§ **Work task**
Restate word for word all of the lines below, with each image left out.

Stored items from a collection:
·····
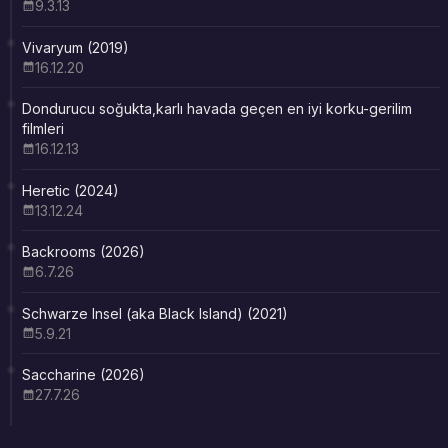
9.3.13
Vivaryum (2019)
16.12.20
Dondurucu soğukta,karlı havada geçen en iyi korku-gerilim
filmleri
16.12.13
Heretic (2024)
13.12.24
Backrooms (2026)
6.7.26
Schwarze Insel (aka Black Island) (2021)
5.9.21
Saccharine (2026)
27.7.26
·····
§ **Final answer**
9.3.13
Vivaryum (2019)
16.12.20
Dondurucu soğukta,karlı havada geçen en iyi korku-gerilim
filmleri
16.12.13
Heretic (2024)
13.12.24
Backrooms (2026)
6.7.26
Schwarze Insel (aka Black Island) (2021)
5.9.21
Saccharine (2026)
27.7.26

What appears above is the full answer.